I had a “holy cow” moment at 3.40am on Saturday. One second, I was fast asleep and then I was sitting up in bed wide awake.
My subconscious must have been thinking about something I had thought curious. Finance Minister Grant Robertson had an article in theHerald rebutting a column from Paul Glass of Devon Funds. With respect to Glass, finance ministers, busy with the Budget, do not respond to opinion pieces from fund managers.
Robertson did not contradict the facts in Glass’ column.
“In 2017, New Zealand’s government debt stood at $112 billion or $65,000 per household. Today ... that debt is $224b or $115,000 per household.”
The Covid Relief Fund “doesn’t exist in any real way, it is just an accounting allocation which gives the impression that somehow there is free money that can be spent.

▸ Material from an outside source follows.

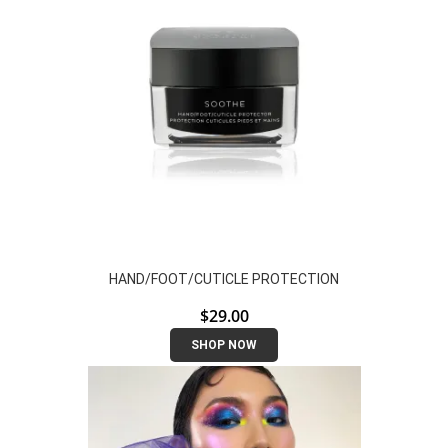
HAND/FOOT/CUTICLE PROTECTION
$
29.00
SHOP NOW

And spent it has been — so far about $70b in total”.
“Last year our Current Account deficit blew out to a staggering $34b for the 12-month period ended December 31, 2022, far worse than even during the GFC ($15b in 2008). This deficit with the rest of the world needs to be funded from foreign capital.
“Core government expenditure has blown out from $76b pa. in 2017 to an extraordinary $130b this year, and growing. We are now literally borrowing money for petrol that our kids will have to repay.”
Robertson’s objection to Glass’ column was this statement: “Last year, the Government restated — and reduced — NZ’s headline net debt ratio by including the large assets (about $100b) held by the NZ Superannuation Fund and other Crown entities.
“This accounting trick significantly reduced NZ’s net debt to GDP ratio by about 20 percentage points ... and is misleading at best. NZ, like most nations, has massive unfunded liabilities ... which do not appear in our debt calculations.”
Robertson wrote: “I utterly reject Mr Glass’ claim that this is an ‘accounting trick’. It is in fact now a measure that is broadly comparable and compatible with the rest of the world”. Of course, Robertson also said: “The Government has always taken the stewardship of our country’s finances very seriously.”
The Finance Minister did not agree with Glass that the extra government spending has been largely wasted.
Robertson ignored Glass’ claim that: “Comparisons between our government debt levels and that of other developed nations can be quite misleading because of our high household debt levels, which are now close to 100 per cent of GDP”.
He did what Glass alleges and ignored household debt by citing the IMF’s general government net debt indicator to claim, “that NZ’s debt levels are low compared to the countries we compare ourselves with”.
It was puzzling as to why the Finance Minister wrote his article. The answer came to me at 3.40am.
It is this statement in Glass’ column that triggered the minister’s response: “When the global focus goes on government debt, which it will do again, NZ needs to be in very strong shape”. ‘Good grief” I thought, ‘the Treasury and the minister must be worried that if the rating agencies read Glass’ column our credit rating will be downgraded’.
A credit downgrade is a finance minister’s nightmare. The financial impact is severe. It is an international vote of no confidence in the government’s fiscal policies.
NZ has a rating of AA+. Our rating has always been a confidence act. No one who spends more than they earn would have a good credit rating yet NZ every year spends more on imports than we earn from our exports. Our AA+ rating is because we have stable politics, have never defaulted and successive governments have been fiscally prudent. NZ even got an upgrade when the country was Covid-free and our prime minister was inspiring the world. Now with our inspirational prime minister gone it is just a matter of time before the rating agencies look past the accounting tricks and see the borrow, spend and bust.
NZ does not get a lot of scrutiny. There are cities with a larger economy. The rating agencies are notorious for being too slow. Lehman Brothers had an A rating until one day before it collapsed.
The minister must hope the May Budget is not scrutinised closely and he can get to October before any rating downgrade.
A rating downgrade would mean higher interest rates on everything from government bonds to mortgages to car loans. The Kiwi is a floating currency. A rating downgrade would have an immediate effect on the currency. Everything we import would cost more. Maybe a lot more.
Thinking about the impact of a rating downgrade prevented me from going back to sleep.
- Richard Prebble is a former leader of the Act Party and a former member of the Labour Party.